Dataset records
════════════════════
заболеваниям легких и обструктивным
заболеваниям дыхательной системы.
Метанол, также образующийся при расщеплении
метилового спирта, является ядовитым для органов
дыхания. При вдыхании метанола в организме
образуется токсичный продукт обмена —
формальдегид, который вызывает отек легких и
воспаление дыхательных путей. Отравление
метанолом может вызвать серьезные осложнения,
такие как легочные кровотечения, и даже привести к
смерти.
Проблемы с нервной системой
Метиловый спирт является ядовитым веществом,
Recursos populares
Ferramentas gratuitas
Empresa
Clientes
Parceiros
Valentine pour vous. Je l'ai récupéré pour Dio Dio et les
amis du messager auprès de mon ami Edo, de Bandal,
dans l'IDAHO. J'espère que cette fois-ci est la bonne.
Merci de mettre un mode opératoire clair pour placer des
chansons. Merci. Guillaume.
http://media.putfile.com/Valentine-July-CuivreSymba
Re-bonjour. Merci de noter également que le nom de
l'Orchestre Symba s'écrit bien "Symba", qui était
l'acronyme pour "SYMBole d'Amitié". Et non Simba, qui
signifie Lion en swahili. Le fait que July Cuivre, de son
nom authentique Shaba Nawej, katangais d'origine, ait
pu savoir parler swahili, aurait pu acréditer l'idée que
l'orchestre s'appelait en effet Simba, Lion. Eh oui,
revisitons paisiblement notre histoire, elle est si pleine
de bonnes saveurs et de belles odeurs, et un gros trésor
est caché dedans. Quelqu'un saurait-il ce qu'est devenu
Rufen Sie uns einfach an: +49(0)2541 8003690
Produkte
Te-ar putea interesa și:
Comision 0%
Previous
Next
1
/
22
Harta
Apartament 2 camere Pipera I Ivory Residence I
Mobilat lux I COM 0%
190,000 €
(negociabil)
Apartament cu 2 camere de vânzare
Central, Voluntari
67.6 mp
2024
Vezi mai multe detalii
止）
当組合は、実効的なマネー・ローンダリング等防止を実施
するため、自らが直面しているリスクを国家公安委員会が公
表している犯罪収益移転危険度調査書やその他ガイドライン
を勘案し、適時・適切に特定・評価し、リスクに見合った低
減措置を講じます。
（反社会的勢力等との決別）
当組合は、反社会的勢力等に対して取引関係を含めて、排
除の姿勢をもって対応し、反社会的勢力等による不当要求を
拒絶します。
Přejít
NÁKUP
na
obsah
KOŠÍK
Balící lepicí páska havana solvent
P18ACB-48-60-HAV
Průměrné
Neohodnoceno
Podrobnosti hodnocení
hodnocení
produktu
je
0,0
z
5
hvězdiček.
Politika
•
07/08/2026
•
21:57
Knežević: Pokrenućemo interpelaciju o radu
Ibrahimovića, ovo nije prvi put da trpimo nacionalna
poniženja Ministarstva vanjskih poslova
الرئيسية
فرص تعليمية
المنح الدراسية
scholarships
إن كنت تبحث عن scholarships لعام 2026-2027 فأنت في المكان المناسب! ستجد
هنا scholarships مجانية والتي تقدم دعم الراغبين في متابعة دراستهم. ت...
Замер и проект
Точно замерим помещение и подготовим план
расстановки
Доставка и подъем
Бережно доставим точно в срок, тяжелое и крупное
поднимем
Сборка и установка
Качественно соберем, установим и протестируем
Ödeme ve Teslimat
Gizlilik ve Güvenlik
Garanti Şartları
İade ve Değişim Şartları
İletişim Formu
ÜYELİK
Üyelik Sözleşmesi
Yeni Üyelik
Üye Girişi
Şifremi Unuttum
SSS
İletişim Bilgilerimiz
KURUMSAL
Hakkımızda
════════════════════
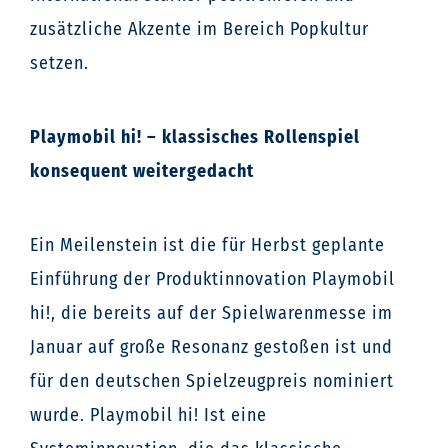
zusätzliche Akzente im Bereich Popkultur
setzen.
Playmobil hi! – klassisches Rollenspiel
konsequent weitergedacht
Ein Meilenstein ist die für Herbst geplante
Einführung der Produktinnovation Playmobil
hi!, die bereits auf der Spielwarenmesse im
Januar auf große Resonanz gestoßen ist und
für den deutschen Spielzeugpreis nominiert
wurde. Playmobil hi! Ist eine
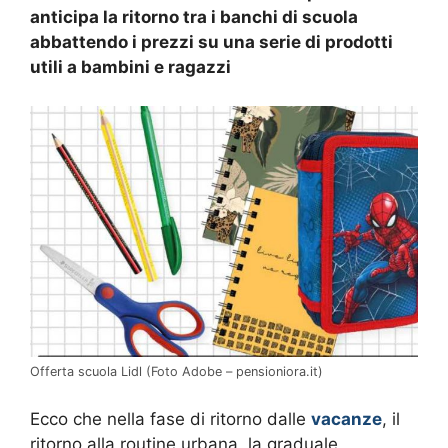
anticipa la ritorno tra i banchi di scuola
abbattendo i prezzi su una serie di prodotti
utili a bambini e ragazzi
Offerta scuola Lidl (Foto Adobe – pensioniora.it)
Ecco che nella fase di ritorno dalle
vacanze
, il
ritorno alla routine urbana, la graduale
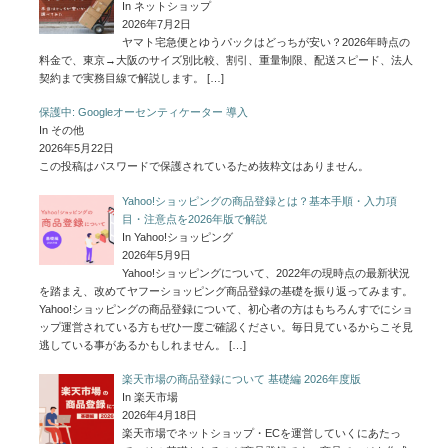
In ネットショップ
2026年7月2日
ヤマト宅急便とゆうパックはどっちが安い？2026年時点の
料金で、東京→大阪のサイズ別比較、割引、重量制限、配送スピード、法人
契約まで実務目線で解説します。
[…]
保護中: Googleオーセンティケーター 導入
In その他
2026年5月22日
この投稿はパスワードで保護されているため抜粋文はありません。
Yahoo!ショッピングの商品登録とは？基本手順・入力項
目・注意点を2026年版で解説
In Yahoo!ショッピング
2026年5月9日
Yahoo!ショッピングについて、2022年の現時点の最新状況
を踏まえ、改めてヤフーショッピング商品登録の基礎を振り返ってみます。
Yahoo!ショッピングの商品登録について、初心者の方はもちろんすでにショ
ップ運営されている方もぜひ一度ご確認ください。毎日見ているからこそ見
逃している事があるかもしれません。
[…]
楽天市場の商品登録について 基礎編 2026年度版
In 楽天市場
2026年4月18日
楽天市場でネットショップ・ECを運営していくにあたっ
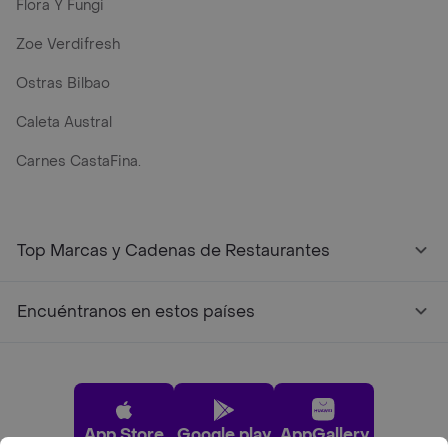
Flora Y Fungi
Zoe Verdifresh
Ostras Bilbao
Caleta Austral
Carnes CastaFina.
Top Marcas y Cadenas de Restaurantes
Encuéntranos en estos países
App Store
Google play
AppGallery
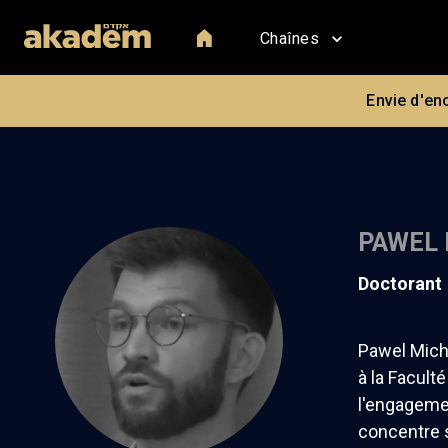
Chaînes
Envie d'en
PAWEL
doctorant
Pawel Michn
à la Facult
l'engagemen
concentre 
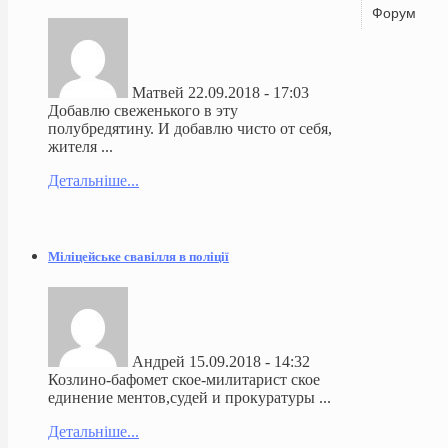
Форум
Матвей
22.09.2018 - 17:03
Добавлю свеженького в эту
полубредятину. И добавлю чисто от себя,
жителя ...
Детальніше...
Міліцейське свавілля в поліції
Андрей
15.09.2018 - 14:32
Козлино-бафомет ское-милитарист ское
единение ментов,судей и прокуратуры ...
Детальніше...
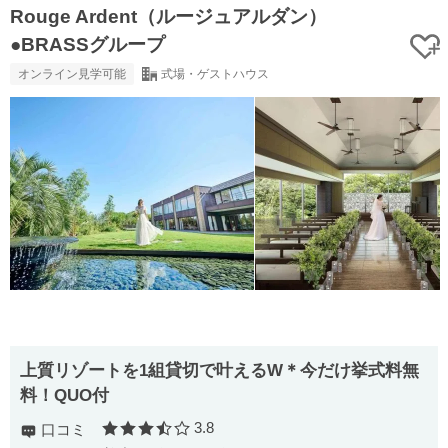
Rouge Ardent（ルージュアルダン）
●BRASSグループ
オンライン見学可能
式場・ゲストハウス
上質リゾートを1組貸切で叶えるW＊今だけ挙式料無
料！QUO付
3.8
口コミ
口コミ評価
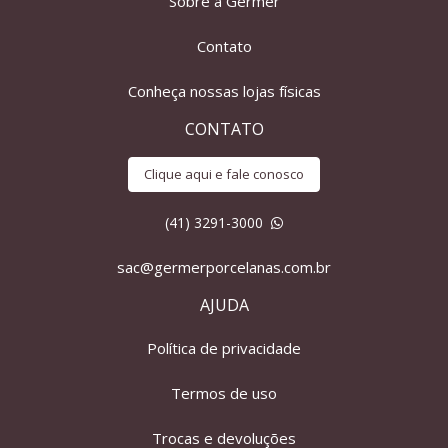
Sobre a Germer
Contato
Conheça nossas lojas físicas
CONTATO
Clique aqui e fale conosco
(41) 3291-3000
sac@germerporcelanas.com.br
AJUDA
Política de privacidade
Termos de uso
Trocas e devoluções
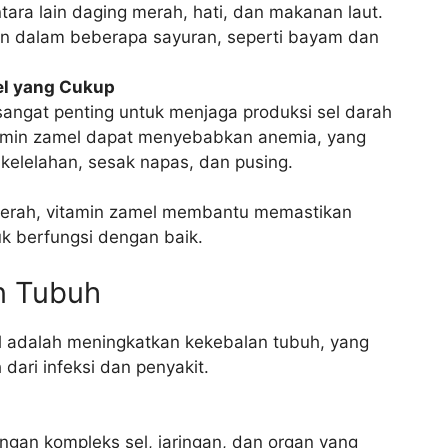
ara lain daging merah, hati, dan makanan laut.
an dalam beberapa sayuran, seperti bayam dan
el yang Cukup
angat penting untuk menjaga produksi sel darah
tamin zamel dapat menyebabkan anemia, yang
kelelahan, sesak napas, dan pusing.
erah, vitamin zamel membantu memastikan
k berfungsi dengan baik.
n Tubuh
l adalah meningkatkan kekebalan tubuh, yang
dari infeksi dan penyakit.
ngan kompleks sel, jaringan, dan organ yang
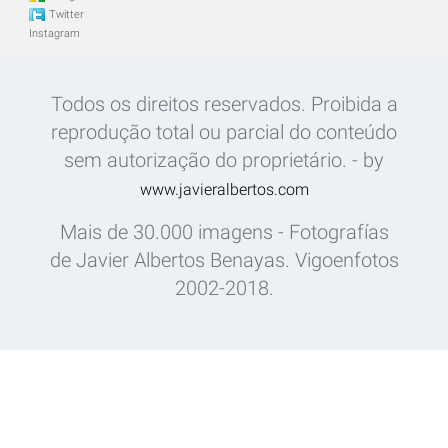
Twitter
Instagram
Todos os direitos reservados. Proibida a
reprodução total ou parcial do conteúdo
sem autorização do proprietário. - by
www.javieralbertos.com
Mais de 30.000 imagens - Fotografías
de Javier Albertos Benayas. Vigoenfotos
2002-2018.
════════════════════
■ AIM OF THE TASK: All that should appear in the answer is the lines above from the line with "契約まで実務目線で解説します。" through the line with "единение ментов,судей и прокуратуры ...", retyped exactly, pictures left out.

■ EXERCISE RESULT:
契約まで実務目線で解説します。
[…]
保護中: Googleオーセンティケーター 導入
In その他
2026年5月22日
この投稿はパスワードで保護されているため抜粋文はありません。
Yahoo!ショッピングの商品登録とは？基本手順・入力項
目・注意点を2026年版で解説
In Yahoo!ショッピング
2026年5月9日
Yahoo!ショッピングについて、2022年の現時点の最新状況
を踏まえ、改めてヤフーショッピング商品登録の基礎を振り返ってみます。
Yahoo!ショッピングの商品登録について、初心者の方はもちろんすでにショ
ップ運営されている方もぜひ一度ご確認ください。毎日見ているからこそ見
逃している事があるかもしれません。
[…]
楽天市場の商品登録について 基礎編 2026年度版
In 楽天市場
2026年4月18日
楽天市場でネットショップ・ECを運営していくにあたっ
Flora Y Fungi
Zoe Verdifresh
Ostras Bilbao
Caleta Austral
Carnes CastaFina.
Top Marcas y Cadenas de Restaurantes
Encuéntranos en estos países
App Store
Google play
AppGallery
Chaînes
Envie d'en
PAWEL
doctorant
Pawel Michn
à la Facult
l'engagemen
concentre 
Форум
Матвей
22.09.2018 - 17:03
Добавлю свеженького в эту
полубредятину. И добавлю чисто от себя,
жителя ...
Детальніше...
Міліцейське свавілля в поліції
Андрей
15.09.2018 - 14:32
Козлино-бафомет ское-милитарист ское
единение ментов,судей и прокуратуры ...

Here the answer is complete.